Le calcul tient en trois nombres : le volume empilé selon la longueur de coupe, une profondeur de 1 m, une hauteur de 1,80 m. Le reste est de la charpente simple, à condition de ne pas rogner sur les sections ni sur les pieds de poteau, seuls postes où l’économie se paie en années de service. Et tant que l’ouvrage reste ouvert et sous 5 m² d’emprise, la mairie n’a rien à en connaître.

Les questions qu’on nous pose le plus

Quelle taille doit faire un abri à bûches ? Huit stères en bûches de 33 cm représentent 5,6 m³ empilés, pas 8 m³. Avec 1 m de profondeur et 1,80 m de hauteur d’empilement, cela donne 3,10 m de longueur, arrondis à 3,20 m entre poteaux. En 50 cm, le même bois occupe 6,4 m³ et réclame 3,60 m. Ajoutez un tiers si vous brûlez du résineux.

Faut-il une déclaration préalable pour un abri à bûches ? Pas en dessous de 5 m² d’emprise au sol, débords de toiture compris, en application de l’article R. 421-2 du code de l’urbanisme. Un abri de 3,20 m sur 1 m occupe 3,84 m² et échappe donc à toute formalité. Entre 5 et 20 m², la déclaration préalable est obligatoire, gratuite, et instruite en un mois. Dans les abords d’un monument historique, elle est exigée dès le premier mètre carré.
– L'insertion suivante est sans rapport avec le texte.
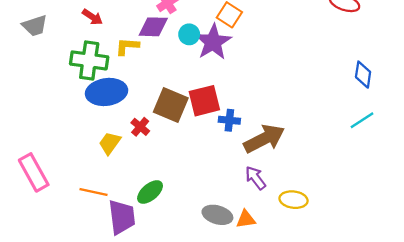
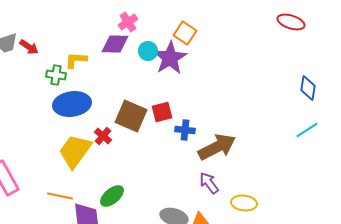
red arrow: (92, 17) -> (29, 47), moved
yellow L-shape: (127, 46) -> (76, 60), moved
green cross: (89, 60) -> (56, 75), size x0.6
red square: (204, 101) -> (162, 112), size x0.7
yellow trapezoid: (110, 143) -> (75, 151), size x1.6

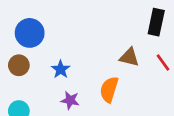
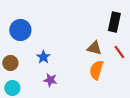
brown circle: (19, 65) -> (10, 63), moved
orange semicircle: (109, 89) -> (96, 70), moved

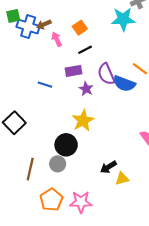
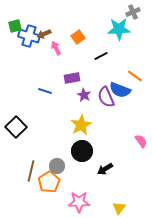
black line: (85, 50) -> (101, 56), moved
purple semicircle: (106, 74) -> (106, 97), moved
black circle: (66, 145) -> (82, 151), moved
yellow triangle: (122, 179) -> (119, 208), moved, turned -40
orange pentagon: (51, 200) -> (49, 182), moved

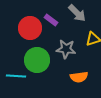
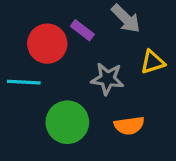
green circle: (37, 60) -> (67, 122), moved
cyan line: (16, 76) -> (24, 82), moved

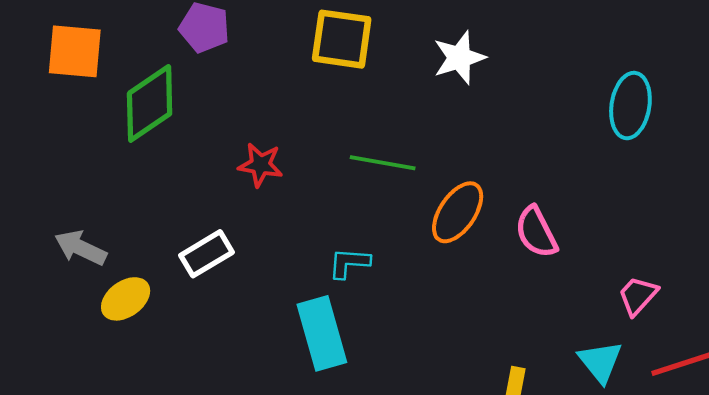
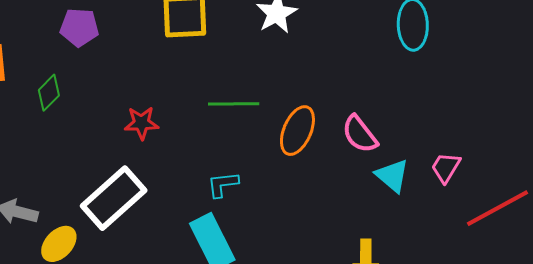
green diamond: (150, 103) -> (49, 93), size x0.6
white rectangle: (206, 254) -> (114, 198), size x1.6
cyan triangle: (600, 362) -> (392, 176), moved

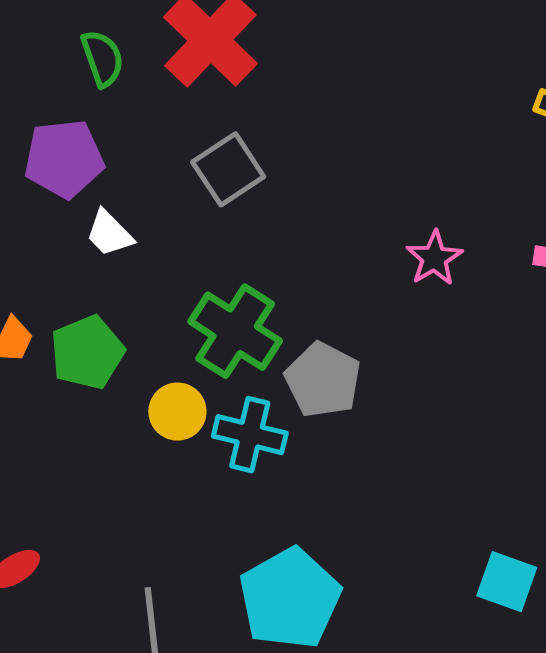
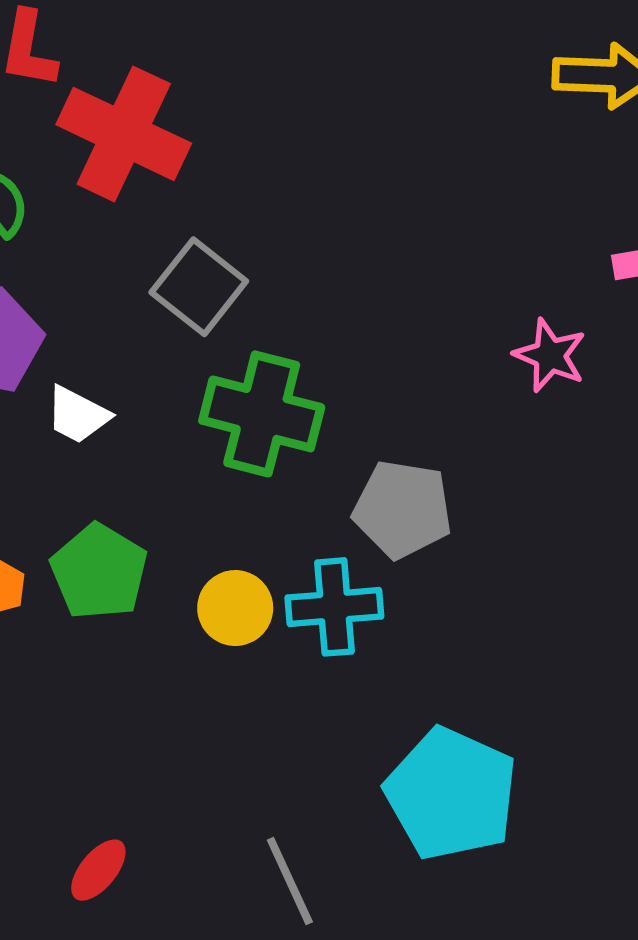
pink star: (434, 258) -> (550, 355), moved
green cross: (235, 331) -> (262, 414), moved

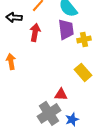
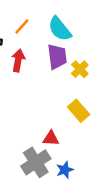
yellow cross: (84, 39) -> (80, 69), turned -32

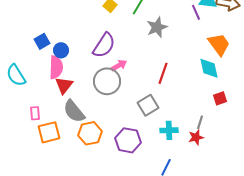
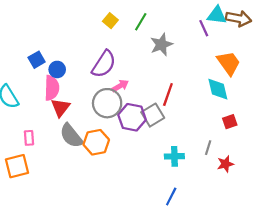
gray square: (148, 105) -> (153, 115), moved
orange square: (49, 132) -> (17, 166), moved
orange hexagon: (90, 133) -> (96, 142), moved
red star: (196, 137) -> (225, 164), moved
purple hexagon: (128, 140) -> (132, 117), moved

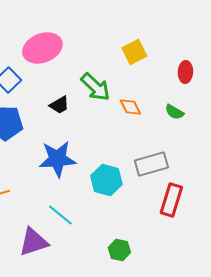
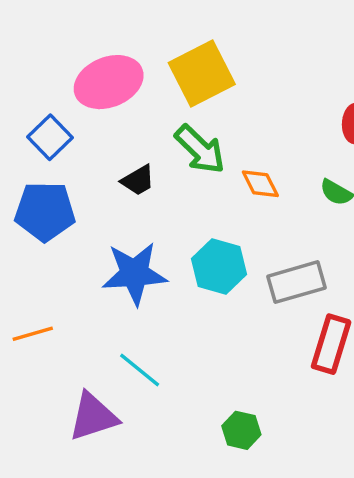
yellow square: (134, 52) -> (202, 73), moved, size x1.5
cyan hexagon: (106, 180) -> (219, 267), moved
Un abri à bûches est-il soumis à la taxe d’aménagement ? Non tant qu’il reste ouvert : la taxe porte sur la surface close et couverte sous plus de 1,80 m de plafond. Un abri ouvert n’en génère aucune, même s’il dépasse 5 m² et impose une déclaration. Fermé sur ses quatre faces, il deviendrait taxable sur une valeur forfaitaire 2026 de 892 € le m² hors Île-de-France et 1 011 € en Île-de-France.